Looking at risk boundaries

04 February 2015

Patrick Norwood – Insight Analyst for Funds

Most of you will have already seen our 2015 Diamond Ratings, launched on 1 February. One of the fund ‘universes’ comprises families of funds that are either risk targeted or risk focused.

Risk targeted fund families

A risk targeted fund family contains a set of multi-asset funds, usually managed by the same team and following the same investment process across the family. It will explicitly target risk in the funds' objectives, with risk and return targets increasing across the family.

The targets for each fund will almost always be ranges of volatility – the standard deviation of the fund’s price.

This means that the manager will have to reduce a fund’s exposure to riskier assets, such as overseas equities, and increase the allocation to less risky assets, such as cash and government bonds, if the upper volatility band is reached and vice versa if the fund’s volatility approaches the lower band. The manager could also change some of the underlying funds to less/more risky ones within each fund’s portfolio in order to reduce/increase risk.

Risk focused fund families

A risk focused fund family in Defaqto's population also contains multi-asset funds. These are marketed together; the managers of each individual fund, if not the same, will come from the same team; and the process, if not the same across the family/range, will be similar, for example using the same investment philosophy. Also, these families are such that the funds in the family can be ordered in terms of increasing risk and return.

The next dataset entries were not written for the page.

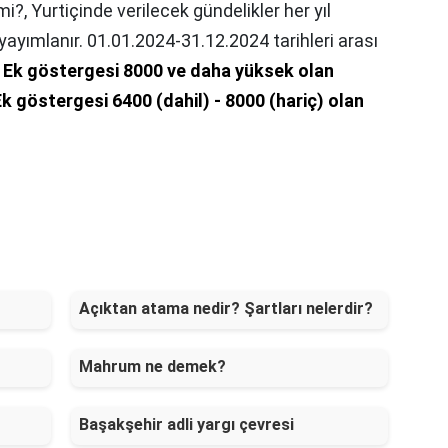
 mi?,
Yurtiçinde verilecek gündelikler her yıl
yımlanır. 01.01.2024-31.12.2024 tarihleri arası
:
Ek göstergesi 8000 ve daha yüksek olan
Ek göstergesi 6400 (dahil) - 8000 (hariç) olan
Açıktan atama nedir? Şartları nelerdir?
Mahrum ne demek?
Başakşehir adli yargı çevresi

The big difference between these funds and risk targeted is that they do not explicitly target risk. They will, however, be bound by risk in some way, having a limit on the amount the fund can hold in equities through the IMA sector it sits in, for example.

Determining how important risk and return targets are

Whether the adviser or client should choose risk targeted or risk focused funds depends on how much importance they attach to risk.

If maintaining risk within their desired range is very important to them and returns more secondary, then risk targeted funds are probably best.

If, however, the adviser or client would like a fund with some return target, and risk control is slightly less important, then risk focused funds might be better.